LOCAL entrepreneur Paul Benhaim has $100 million he wants to invest in a new rural industry but there's a catch.
Unless the Federal Government agrees this year to legalise the use of industrial hemp for food consumption, his funds will go elsewhere.
The long-time hemp expert, who runs Bangalow-based Hemp Foods Australia, has been tracked down by investors who see hemp seed-derived health foods as a potential boom industry.
"These are not alternative investors; they are basically New York big-money investors who realise that hemp is a big industry ready to move forward," Mr Benhaim said.
The Northern Star reported in February that Mr Benhaim was waiting for reform of the laws, which are being held up by the Federal Government despite approval by Food Standards Australia and New Zealand in 2012.
FSANZ was asked by the Federal Government to review its decision in December 2012 and late last year the Commonwealth extended the review period until June 30.

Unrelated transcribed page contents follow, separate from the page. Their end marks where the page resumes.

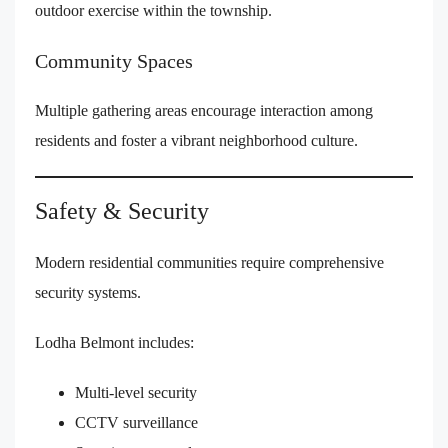
outdoor exercise within the township.
Community Spaces
Multiple gathering areas encourage interaction among
residents and foster a vibrant neighborhood culture.
Safety & Security
Modern residential communities require comprehensive
security systems.
Lodha Belmont includes:
Multi-level security
CCTV surveillance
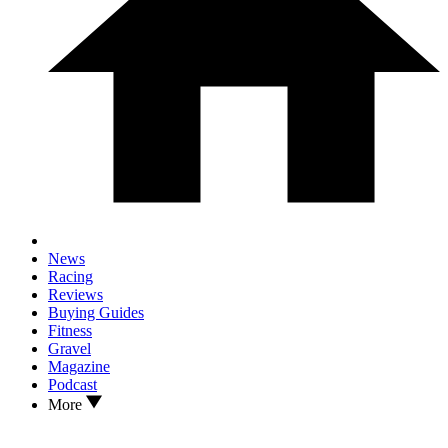
News
Racing
Reviews
Buying Guides
Fitness
Gravel
Magazine
Podcast
More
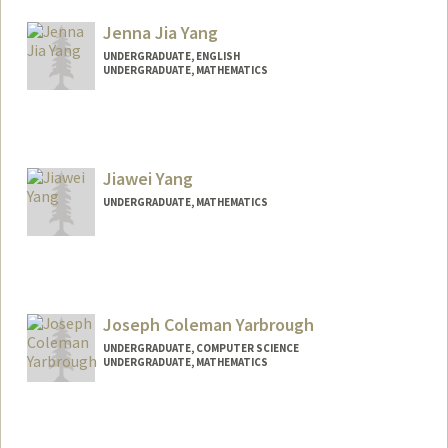
graceyan@stanford.edu
Jenna Jia Yang
UNDERGRADUATE, ENGLISH
UNDERGRADUATE, MATHEMATICS
Contact Info
jejiyang@stanford.edu
Jiawei Yang
UNDERGRADUATE, MATHEMATICS
Contact Info
Mail Code: 8851
Joseph Coleman Yarbrough
UNDERGRADUATE, COMPUTER SCIENCE
UNDERGRADUATE, MATHEMATICS
Contact Info
cyarb27@stanford.edu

Food Standards have proven that no matter how many hemp seeds you eat, you will never get high
- Paul Benhaim of Hemp Foods Australia
The Legislative and Governance Forum on Food Regulation cited concerns that " 'branding' of this application as 'low THC hemp'... could result in public perception that the drug, cannabis, is acceptable and safe to consume".
This is nonsense, Mr Benhaim said.
"There's already regulations in place to govern the growth of industrial hemp in Australia - all they have to do is allow us to use those seeds as food," he said.

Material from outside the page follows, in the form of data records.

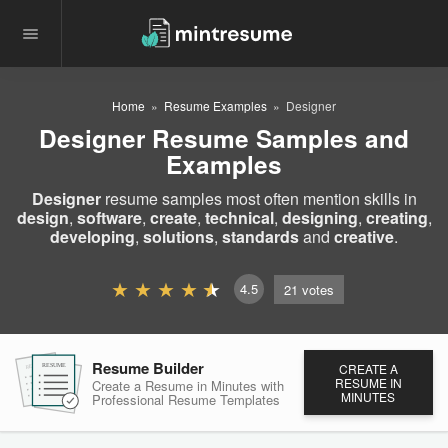
Home
Resume Examples
Designer
Designer Resume Samples and
Examples
Designer
resume samples most often mention skills in
design
,
software
,
create
,
technical
,
designing
,
creating
,
developing
,
solutions
,
standards
and
creative
.
4.5
21
votes
Resume Builder
CREATE A
RESUME
RESUME
RESUME
RESUME IN
Create a Resume in Minutes
with
MINUTES
Professional Resume
Templates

"Hemp foods are only made from products from the industrial hemp plant - there's no psychoactive properties in them whatsoever.
"Food Standards have proven that no matter how many hemp seeds you eat, you will never get high."

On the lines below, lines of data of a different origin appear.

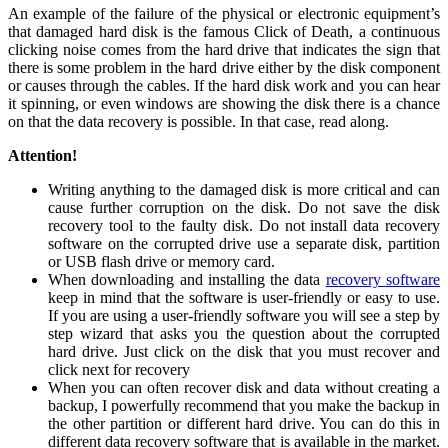
An example of the failure of the physical or electronic equipment’s
that damaged hard disk is the famous Click of Death, a continuous
clicking noise comes from the hard drive that indicates the sign that
there is some problem in the hard drive either by the disk component
or causes through the cables. If the hard disk work and you can hear
it spinning, or even windows are showing the disk there is a chance
on that the data recovery is possible. In that case, read along.
Attention!
Writing anything to the damaged disk is more critical and can
cause further corruption on the disk. Do not save the disk
recovery tool to the faulty disk. Do not install data recovery
software on the corrupted drive use a separate disk, partition
or USB flash drive or memory card.
When downloading and installing the data
recovery software
keep in mind that the software is user-friendly or easy to use.
If you are using a user-friendly software you will see a step by
step wizard that asks you the question about the corrupted
hard drive. Just click on the disk that you must recover and
click next for recovery
When you can often recover disk and data without creating a
backup, I powerfully recommend that you make the backup in
the other partition or different hard drive. You can do this in
different data recovery software that is available in the market.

Mr Benhaim has $15 million "available immediately" to build a production plant.
He has found land in Victoria and northern Queensland to suit the requirements but is keen for organic farmers around Casino and Kyogle to approach him if they are serious about it.
"We want to grow a total of 500ha this year planted by September, which we would double next year," he said.
"But I can't do anything without legislative support.
"If it was to delay another year, I would have to advise them (the investors) to go outside the country."
Tasmanian independent Federal MP Andrew Wilkie has also called for the relaxing of the legislation to give Tasmanian farmers a much-needed economic boost via the fledgling hemp industry.